Usted tiene la culpa de que no nos haya sido totalmente posible aplicar la patriótica política financiera del Presidente del Perú. La hemos aplicado nada más que en buena parte. Pero si usted y sus muchachos asesinos no actuasen, los ricos necios no habrían alzado, tan insolentemente, sus voces para oponerse a esa política financiera tan justa y tan exacta y para impedir, felizmente nada más que en parte, su feliz aplicación. Por culpa de usted estamos a punto de que desaparezca la justicia común y la clase media, esas dos grandes conquistas de la civilización en dos mil años de marcha. Cuando la justicia se llama común es porque es para el común de las gentes, porque es justicia de la comunidad; justicia en la cual se refunden los viejos conceptos de la justicia distributiva y de la justicia conmutativa. Cuando la clase se llama media, es porque se ha conseguido el equilibrio de las clases y se ha logrado ese punto fiel donde todos los hombres igualan sus aspiraciones y sus posibilidades. Por culpa de usted, resurgen la plutocracia roñosa y la justicia no igualitaria, es decir, no común.
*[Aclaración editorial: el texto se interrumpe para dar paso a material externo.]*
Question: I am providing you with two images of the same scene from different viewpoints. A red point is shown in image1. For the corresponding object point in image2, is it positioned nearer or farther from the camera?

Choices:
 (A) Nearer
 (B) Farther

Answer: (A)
Mire usted cuantos daños ha producido. Por culpa de usted, yo no puedo decir ahora las tremendas verdades que tanto necesita el Perú. Usted adulteraría esas verdaderas y las convertiría en mentiras. Haría de ellas un vil acto publicitario. Y yo no puedo ni debo ser su colaborador. Mi indignación contra usted llega a este punto: antes que ser su amigo, prefiero ser oligarca. Como no puedo mentir, me callo la boca. Que caigan sobre usted las desdichas provenientes del súbito engreimiento de los tontos y de la repentina prepotencia de los criminales.
Nosotros haremos cuanto esté en nuestras manos para evitar que la tontería y el delito destruyan al Perú. Al Perú, que vale mas que usted, aunque solo sea por la razón de que usted es el Perú con signo negativo. Si es verdad que lo inminente se cumple, morirá usted en manos de un niño.